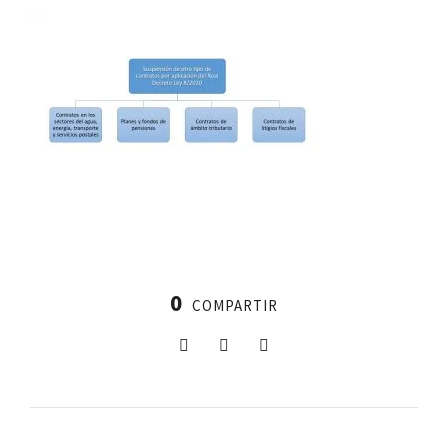
0
COMPARTIR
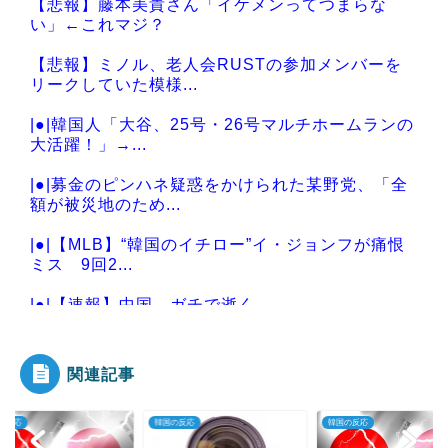
【悲報】藤本美貴さん「イケメンってつまらな
い」←これマジ？
【悲報】ミノル、老人会RUSTの参加メンバーを
リークしていた模様...
|●|韓国人「大谷、25号・26号マルチホームランの
大活躍！」→...
|●|募金のピンハネ疑惑をかけられた某野党、「全
額が被災地のため...
|●|【MLB】“韓国のイチロー”イ・ジョンフが痛恨
ミス 9回2...
|●|【速報】中国、ガチで逝く
関連記事
Powered by livedoor 相互RSS
の反応
韓国の反応
韓国の反応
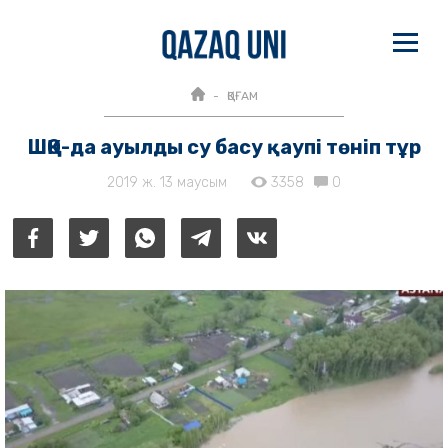
ҚОҒАМ
ШҚО-да ауылды су басу қаупі төніп тұр
2019 ж. 13 маусым
3358
0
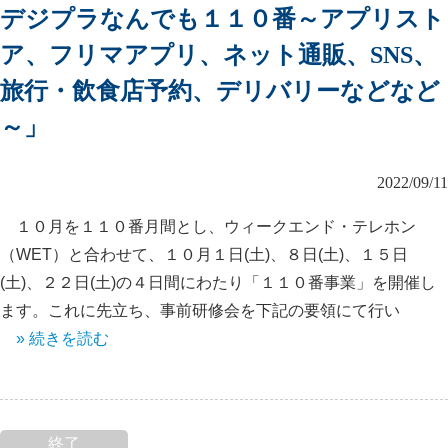
デジプラなんでも１１０番～アプリスト
ア、フリマアプリ、ネット通販、SNS、
旅行・飲食店予約、デリバリーなどなど
～」
2022/09/11
１０月を１１０番月間とし、ウィークエンド・テレホン
（WET）と合わせて、１０月１日(土)、８日(土)、１５日
(土)、２２日(土)の４日間にわたり「１１０番事業」を開催し
ます。これに先立ち、事前研修会を下記の要領にて行い
» 続きを読む
終了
▬▬▬▬▬▬▬▬▬▬
§ **PROBLEM TO SOLVE**
Only one span of lines is wanted: the line with "ア、フリマアプリ、ネット通販、SNS、" and every line after it to the end of the entries, output exactly.

§ **EXPECTED ANSWER**
ア、フリマアプリ、ネット通販、SNS、
旅行・飲食店予約、デリバリーなどなど
～」
2022/09/11
１０月を１１０番月間とし、ウィークエンド・テレホン
（WET）と合わせて、１０月１日(土)、８日(土)、１５日
(土)、２２日(土)の４日間にわたり「１１０番事業」を開催し
ます。これに先立ち、事前研修会を下記の要領にて行い
» 続きを読む
終了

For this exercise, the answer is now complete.